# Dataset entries
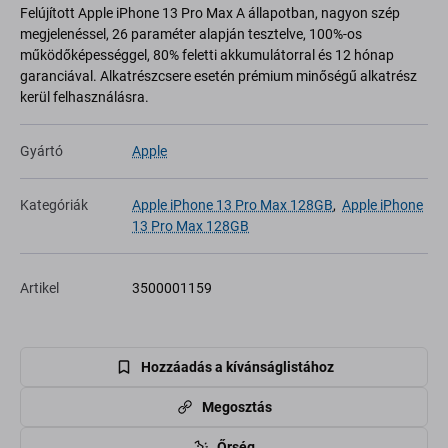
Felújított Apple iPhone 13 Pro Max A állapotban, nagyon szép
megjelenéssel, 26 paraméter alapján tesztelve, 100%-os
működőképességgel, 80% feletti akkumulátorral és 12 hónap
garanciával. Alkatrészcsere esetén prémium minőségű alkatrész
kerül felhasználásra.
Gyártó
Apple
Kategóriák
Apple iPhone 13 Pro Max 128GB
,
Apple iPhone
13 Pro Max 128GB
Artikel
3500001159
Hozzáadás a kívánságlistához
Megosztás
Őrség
---
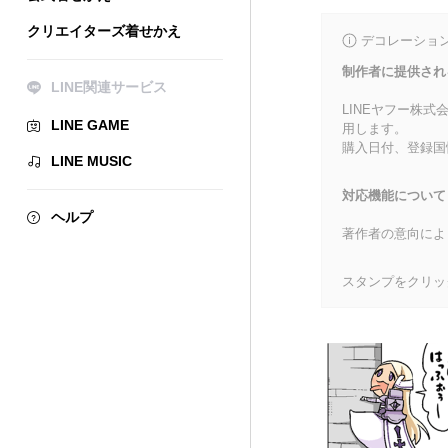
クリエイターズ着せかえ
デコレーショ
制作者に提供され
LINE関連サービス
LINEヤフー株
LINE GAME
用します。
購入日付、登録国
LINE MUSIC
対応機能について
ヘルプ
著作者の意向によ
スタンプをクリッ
---
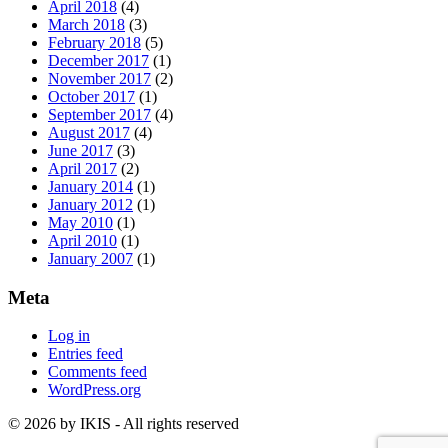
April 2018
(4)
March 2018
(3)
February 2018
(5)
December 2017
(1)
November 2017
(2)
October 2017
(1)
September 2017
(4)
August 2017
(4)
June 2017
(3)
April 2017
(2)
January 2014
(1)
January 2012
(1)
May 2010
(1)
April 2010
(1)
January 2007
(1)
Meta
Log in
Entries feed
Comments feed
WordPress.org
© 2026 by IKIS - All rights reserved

# Directions
Answer with nothing but the count of lines in the entries that hold the word "iPhone".

# The completed task
3